At the age of fourteen, he joined the circus troupe of the clown Frank Brown, touring various venues in the interior of the country. There, he perfected his dance technique and learned the "corte y quebrada" moves characteristic of early tango.

In 1901, feeling that Buenos Aires had become "too small" for him, he travelled to Europe, arriving first in England, then in Paris, and later in Spain, where, accompanied by two musicians, he introduced tango criollo in bars and cabarets to audiences unfamiliar with the dance.

In 1904, he returned to Buenos Aires and, encouraged by the reception he had received in the Old World, performed at the Teatro Ópera alongside his wife Marta. He also took part in the celebrations commemorating the Centennial of the May Revolution. During these years, he continued to refine his style with the goal of once again presenting himself as a tango ambassador in Europe.

== International career ==
In 1913, Aín and his wife boarded the steamship Sierra Ventana bound for Europe, arriving first in Boulogne-sur-Mer (France) and then in Paris. There, they settled in Montmartre, where they performed at the cabaret Princesse (later known as "El Garrón"), generating great excitement over the novelty of tango criollo as performed by "El Vasco." Traveling with them was a traditional tango orchestra composed of Vicente Loduca (bandoneon), Eduardo Monelos (violin), and Celestino Ferrer (piano).

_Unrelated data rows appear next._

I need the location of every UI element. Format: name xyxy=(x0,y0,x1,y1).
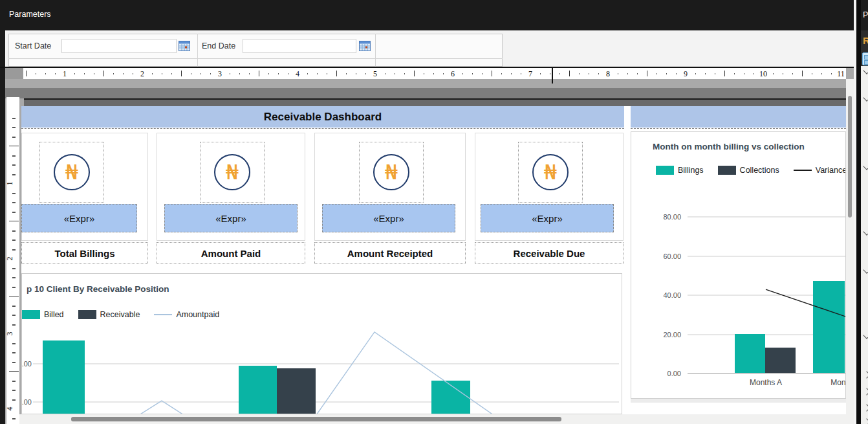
chart-legend: BillingsCollectionsVariance xyxy=(656,166,846,175)
kpi-card-label[interactable]: Amount Receipted xyxy=(314,242,466,264)
ruler-tick xyxy=(656,73,657,74)
ruler-tick xyxy=(12,390,16,391)
y-axis-label: 80.00 xyxy=(659,213,681,221)
naira-icon: ₦ xyxy=(532,154,569,190)
ruler-tick xyxy=(627,73,628,74)
y-axis-label: 20.00 xyxy=(659,331,681,339)
ruler-tick xyxy=(12,230,16,232)
ruler-position-marker xyxy=(552,68,553,84)
ruler-tick xyxy=(9,371,19,372)
ruler-number: 5 xyxy=(373,69,377,79)
ruler-tick xyxy=(540,73,541,74)
ruler-tick xyxy=(569,71,570,76)
chart-bar xyxy=(277,368,316,414)
chart-bar xyxy=(813,281,845,373)
kpi-card-label[interactable]: Total Billings xyxy=(21,242,148,264)
y-axis-label: 60.00 xyxy=(659,252,681,260)
top10-client-chart[interactable]: p 10 Client By Receivable Position Bille… xyxy=(21,273,622,414)
ruler-tick xyxy=(492,71,492,76)
ruler-tick xyxy=(676,73,677,74)
ruler-tick xyxy=(12,343,16,344)
chart-title: Month on month billing vs collection xyxy=(653,142,805,151)
properties-grid-icon[interactable] xyxy=(862,52,868,65)
ruler-tick xyxy=(715,73,715,74)
ruler-tick xyxy=(12,174,16,175)
kpi-icon-box: ₦ xyxy=(518,142,583,203)
kpi-card-label[interactable]: Amount Paid xyxy=(157,242,305,264)
ruler-tick xyxy=(288,73,288,74)
legend-label: Collections xyxy=(740,166,779,175)
legend-swatch xyxy=(78,310,96,319)
ruler-tick xyxy=(162,73,162,74)
kpi-expr-box[interactable]: «Expr» xyxy=(322,204,455,232)
ruler-tick xyxy=(482,73,483,74)
legend-label: Billings xyxy=(678,166,704,175)
kpi-expr-box[interactable]: «Expr» xyxy=(164,204,298,232)
ruler-tick xyxy=(511,73,512,74)
kpi-expr-box[interactable]: «Expr» xyxy=(21,204,137,232)
ruler-tick xyxy=(12,352,16,353)
ruler-tick xyxy=(36,73,36,74)
ruler-tick xyxy=(113,73,114,74)
title-dashed-edge xyxy=(21,128,624,129)
left-dock-strip xyxy=(0,30,5,424)
panel-divider[interactable] xyxy=(856,0,861,424)
ruler-tick xyxy=(152,73,153,74)
horizontal-scrollbar-thumb[interactable] xyxy=(71,417,561,421)
ruler-tick xyxy=(579,73,580,74)
report-title-bar[interactable]: Receivable Dashboard xyxy=(21,106,624,128)
ruler-tick xyxy=(812,73,812,74)
legend-label: Amountpaid xyxy=(176,310,219,319)
ruler-tick xyxy=(424,73,424,74)
chart-legend: BilledReceivableAmountpaid xyxy=(22,310,233,319)
ruler-tick xyxy=(12,249,16,251)
report-title-bar-right[interactable] xyxy=(631,106,846,128)
kpi-card-label[interactable]: Receivable Due xyxy=(475,242,624,264)
x-axis-label: Months A xyxy=(750,378,782,387)
chart-line-layer xyxy=(22,274,622,414)
naira-icon: ₦ xyxy=(214,154,250,190)
ruler-tick xyxy=(12,127,16,128)
legend-label: Billed xyxy=(44,310,64,319)
vertical-scrollbar-thumb[interactable] xyxy=(848,96,852,218)
page-top-margin xyxy=(24,100,846,106)
ruler-tick xyxy=(637,73,638,74)
ruler-tick xyxy=(201,73,201,74)
ruler-tick xyxy=(705,73,706,74)
ruler-tick xyxy=(754,73,754,74)
chart-bar xyxy=(735,334,765,374)
ruler-tick xyxy=(521,73,521,74)
naira-icon: ₦ xyxy=(54,154,90,190)
ruler-tick xyxy=(239,73,240,74)
calendar-icon xyxy=(359,41,371,51)
start-date-calendar-button[interactable] xyxy=(177,39,191,52)
legend-swatch xyxy=(656,166,674,175)
chart-bar xyxy=(431,381,470,414)
ruler-tick xyxy=(792,73,793,74)
ruler-tick xyxy=(783,73,783,74)
title-dashed-edge xyxy=(631,128,846,129)
ruler-number: 3 xyxy=(218,69,222,79)
ruler-tick xyxy=(385,73,385,74)
ruler-number: 2 xyxy=(5,257,15,261)
month-billing-chart[interactable]: Month on month billing vs collection Bil… xyxy=(631,131,846,399)
ruler-tick xyxy=(45,73,46,74)
end-date-calendar-button[interactable] xyxy=(358,39,371,52)
chart-gridline xyxy=(688,256,845,257)
ruler-tick xyxy=(433,73,434,74)
ruler-tick xyxy=(84,73,85,74)
legend-line-swatch xyxy=(154,314,172,315)
ruler-tick xyxy=(181,71,182,76)
y-axis-label: 0.00 xyxy=(659,370,681,377)
ruler-number: 9 xyxy=(684,69,688,79)
ruler-tick xyxy=(249,73,250,74)
end-date-input[interactable] xyxy=(243,39,356,53)
ruler-tick xyxy=(230,73,230,74)
start-date-input[interactable] xyxy=(61,39,177,53)
start-date-label: Start Date xyxy=(15,41,51,50)
ruler-tick xyxy=(802,71,803,76)
ruler-tick xyxy=(12,202,16,203)
kpi-expr-box[interactable]: «Expr» xyxy=(481,204,614,232)
ruler-tick xyxy=(12,212,16,213)
ruler-tick xyxy=(12,268,16,269)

Between 1913 and 1916, Aín also performed in New York, presenting his show in various dance halls. After that period, he returned to Buenos Aires to teach tango classes at academies and instruct ladies of the Buenos Aires high society.

In 1920, Aín returned to Paris and won the World Championship of Modern Dances alongside his new partner Jazmín, earning the nickname "The King of Tango" in the French capital. During the 1920s, he traveled through France, Germany, Denmark, England, Switzerland, Portugal, Spain, Italy, Hungary, Romania, Poland, Russia, Greece, and Turkey, as well as Brazil and Egypt, accompanied by musicians and dancers (including Edith Peggy, Simonette Guy, and "La Beba"). On each tour, he performed in cabarets, brothels, and elegant salons, contributing to the international spread of tango.

=== Audience with Pope Pius XI ===
On February 1, 1924, Aín was invited to the Vatican through the mediation of the Argentine ambassador García Mansilla. In the Throne Room, he danced the tango "Ave María" by Francisco and Juan Canaro alongside María Scotto (librarian and translator at the embassy) before Pope Pius XI. The performance, accompanied by a harmonium, ended with an improvised move in which the couple knelt before the Pontiff. With this act, Aín managed to demonstrate that tango was neither a licentious dance nor contrary to Catholic morality, despite criticisms from Parisian prelates who considered the dance obscene.

== Last years ==
Upon his definitive return to Argentina in 1930, Aín continued performing for a few years, this time accompanied by "La Vasca," who was born in the Buenos Aires neighborhood of Monserrat. At the end of the 1930s, he underwent the amputation of a leg due to gangrene, which marked the decline of his career. Casimiro Aín died on October 17, 1940, in Buenos Aires.